Even with an infinite number of processors, the sequential portion becomes the limiting factor. In real-world systems, sequential work is common in areas like I/O, memory management, synchronization, and task scheduling. This is why reducing the cost of sequential execution is critical, especially in systems where parallelism cannot be fully exploited.

Modeling Serial Execution

To reason about serial performance more clearly, we define the work as a sequence of tasks:

$S_{n} = {t_{1}, t_{2}, \dots, t_{n}}$

$S_{n}$ : a sequence of $n$ tasks to be executed in order
$t_{i}$ : an individual task

This sequence models one logical unit of work, commonly referred to as an epoch. Many systems repeatedly execute similar task sequences—such as request handling loops, model training steps, or update cycles—and optimizing these repeated patterns is often the most effective path to performance gains.

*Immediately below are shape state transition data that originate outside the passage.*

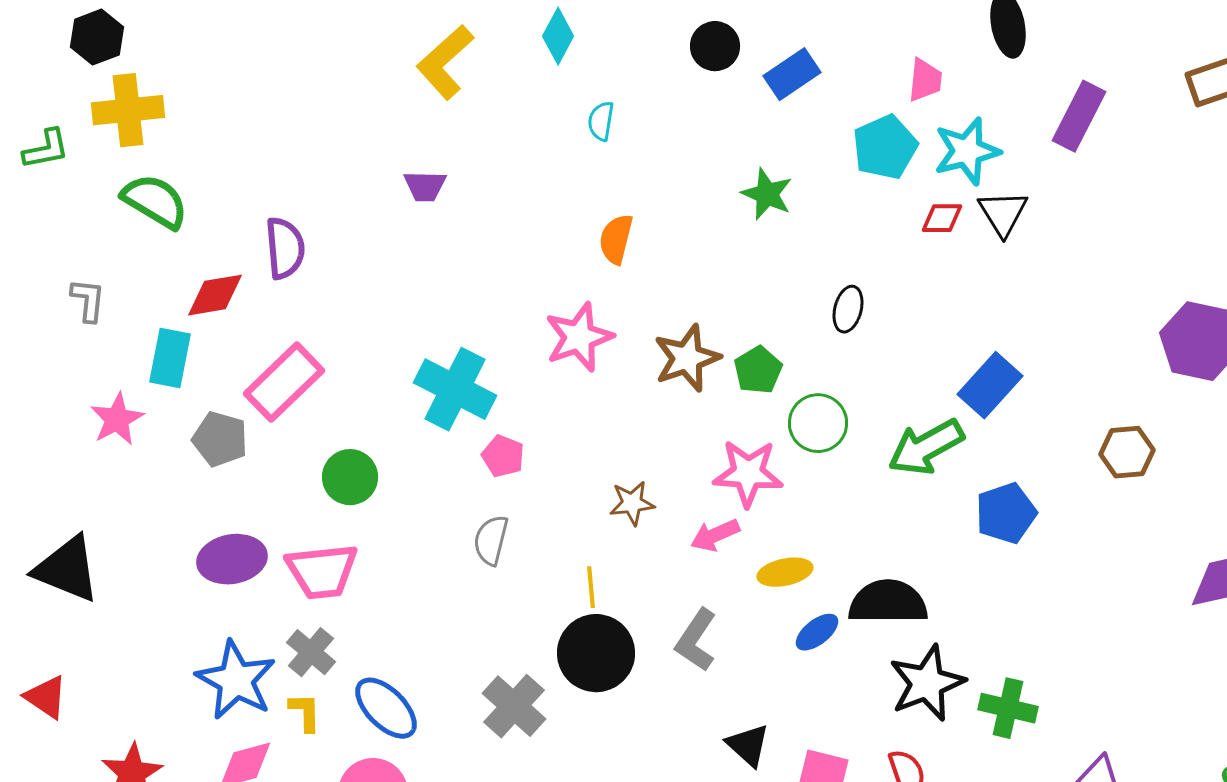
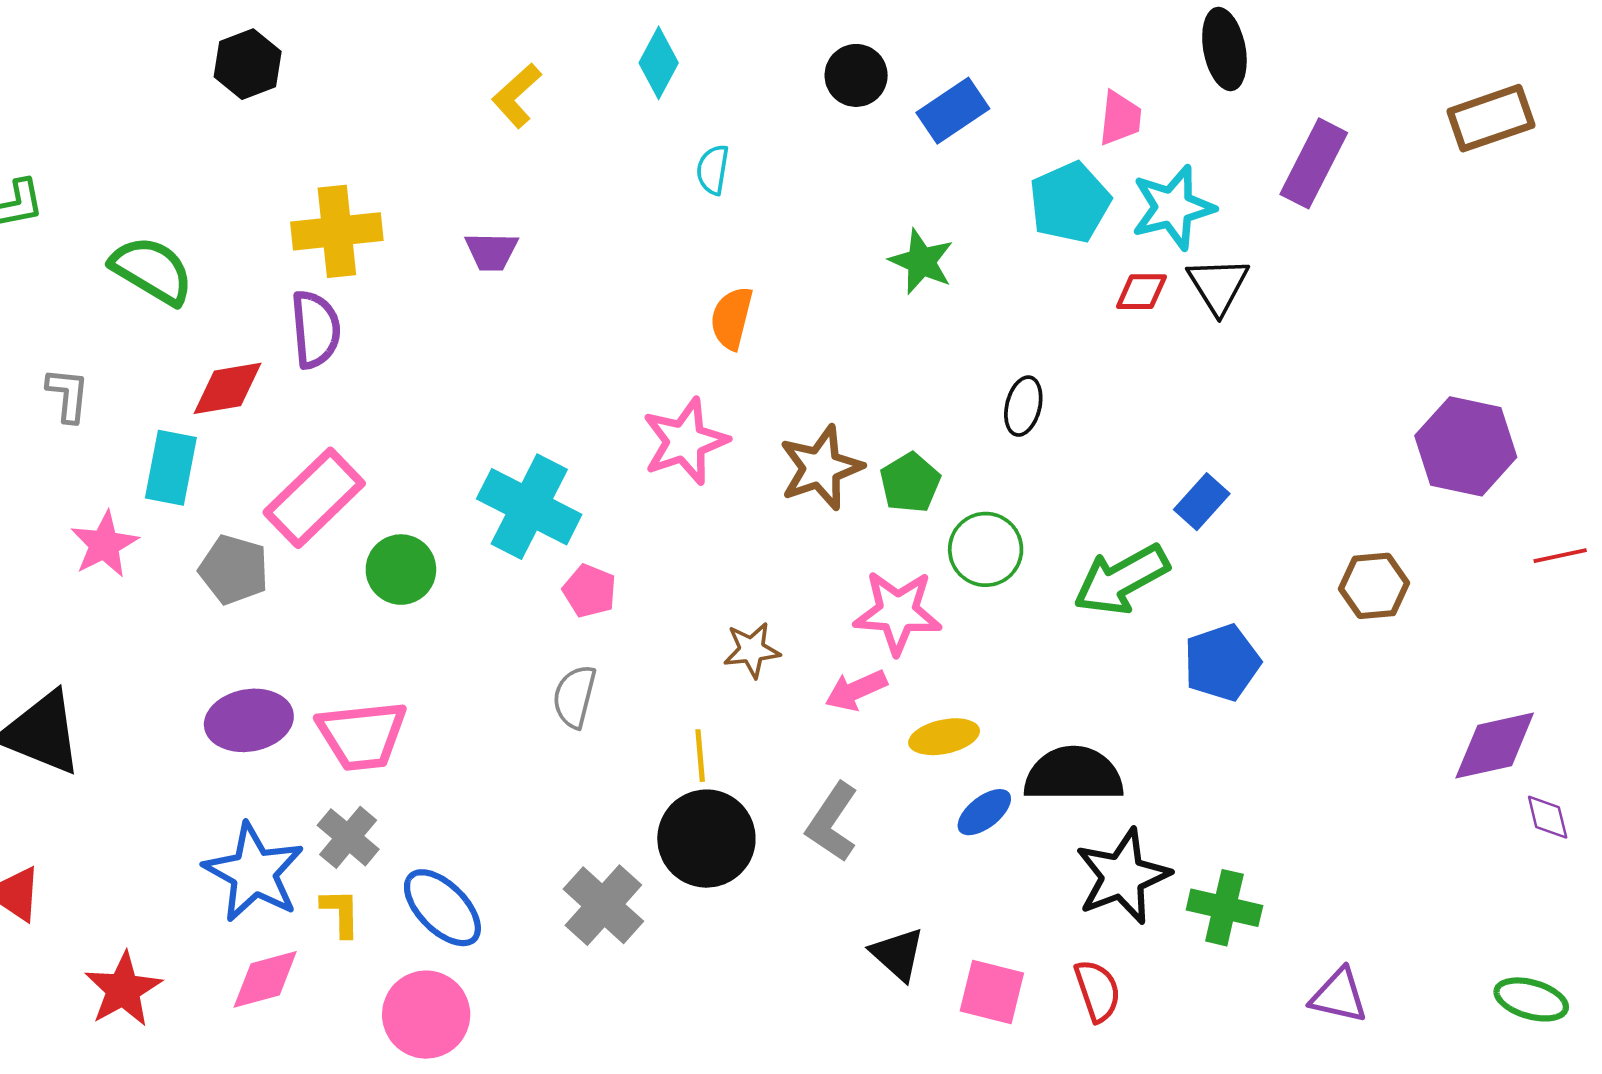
black hexagon: (97, 37) -> (248, 64), moved
yellow L-shape: (445, 62) -> (517, 96), size x0.7
yellow cross: (128, 110) -> (337, 231), moved
blue rectangle: (990, 385) -> (1202, 502), size x0.7
green circle: (350, 477) -> (401, 570), moved

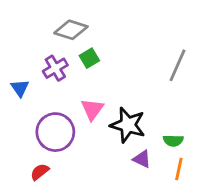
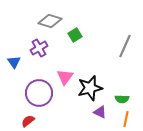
green square: (89, 58) -> (75, 35), moved
black star: (128, 125) -> (90, 88), turned -30

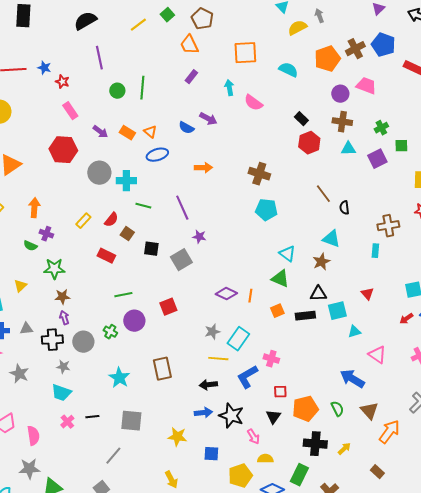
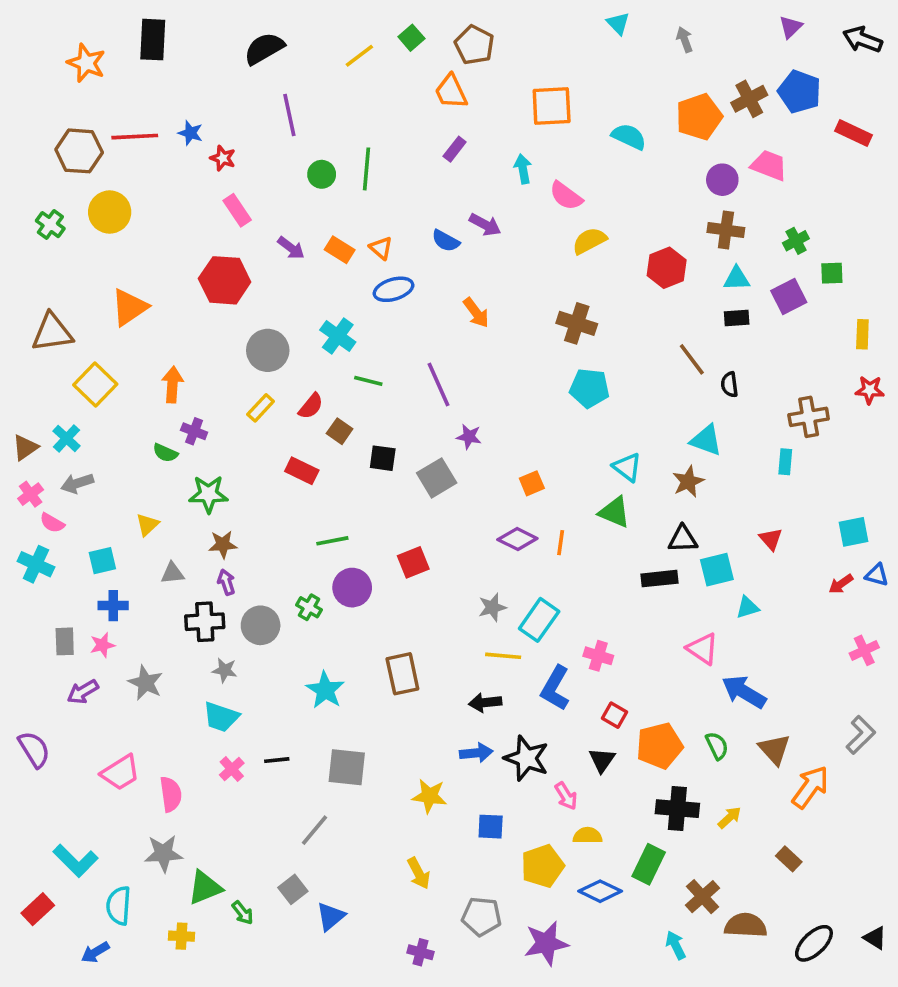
yellow semicircle: (297, 28) -> (589, 241), moved
black rectangle: (301, 119) -> (737, 318), moved, turned -48
orange arrow: (203, 168) -> (476, 313), turned 54
gray circle: (99, 173) -> (268, 350), moved
cyan cross: (126, 181) -> (338, 336), turned 36
orange square: (277, 311) -> (532, 483), moved
gray triangle: (26, 329) -> (172, 573), moved
pink triangle: (377, 355) -> (703, 649), moved
blue L-shape: (247, 377) -> (555, 688), turned -30
red square: (280, 392) -> (615, 715), turned 32

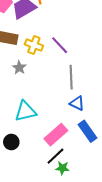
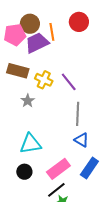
blue rectangle: (87, 131) -> (89, 168), turned 65
black circle: (11, 142) -> (24, 172), moved

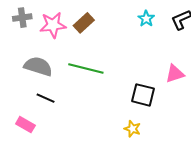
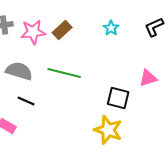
cyan star: (146, 19) -> (111, 28), moved
yellow star: (132, 129) -> (108, 130), size x1.8

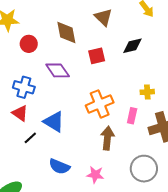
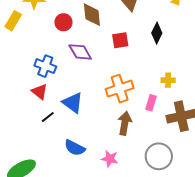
red circle: (29, 44) -> (63, 22), moved
black diamond: (132, 46) -> (157, 33), turned -55

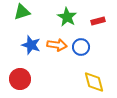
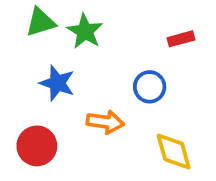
green star: (67, 17) -> (85, 31), moved
orange arrow: (57, 45) -> (105, 122), moved

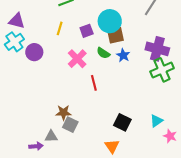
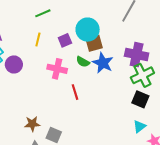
blue star: (123, 55) -> (103, 63), size x1.5
pink cross: (77, 59) -> (57, 69), turned -30
brown star: (63, 113) -> (32, 124), moved
black square: (122, 122) -> (140, 99), moved

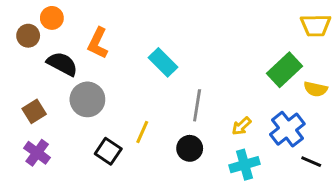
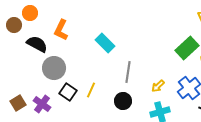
brown square: (34, 111) -> (18, 103), moved
black square: (108, 151) -> (68, 92), moved
purple cross: (37, 153) -> (42, 104), moved

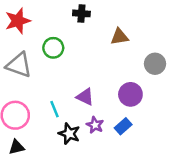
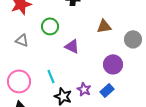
brown triangle: (119, 37) -> (104, 26), moved
gray triangle: (19, 65) -> (22, 40), size x0.6
purple triangle: (85, 97) -> (72, 46), moved

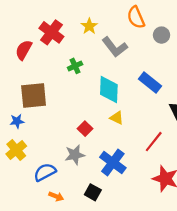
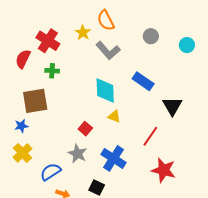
orange semicircle: (136, 17) -> (106, 20), moved
green cross: (75, 66) -> (52, 71), moved, turned 32
gray star: (75, 155) -> (77, 154), turned -30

Each task $t_{i}$ contributes directly to the overall runtime of the epoch. Therefore, the cost of processing the sequence, denoted by $F (S_{n})$ , is deterministically influenced by both the content and order of the sequence $S_{n}$ , as well as by the underlying hardware $F$ on which it runs. This deterministic nature makes it possible to reason precisely about optimizations and their effects.

Latency and Throughput

This model allows us to represent two central performance metrics:

Latency

The time required to complete a single epoch:

$latency = F (S_{n})$

Where $F (S_{n})$ is the total execution time of the sequence.

Throughput

The number of epochs that can be completed within a given time:

$throughput = N, such that N \cdot F (S_{n}) < T$

Here, $T$ is a fixed time budget (e.g. 1 second), and $N$ is the number of full epochs that can be completed.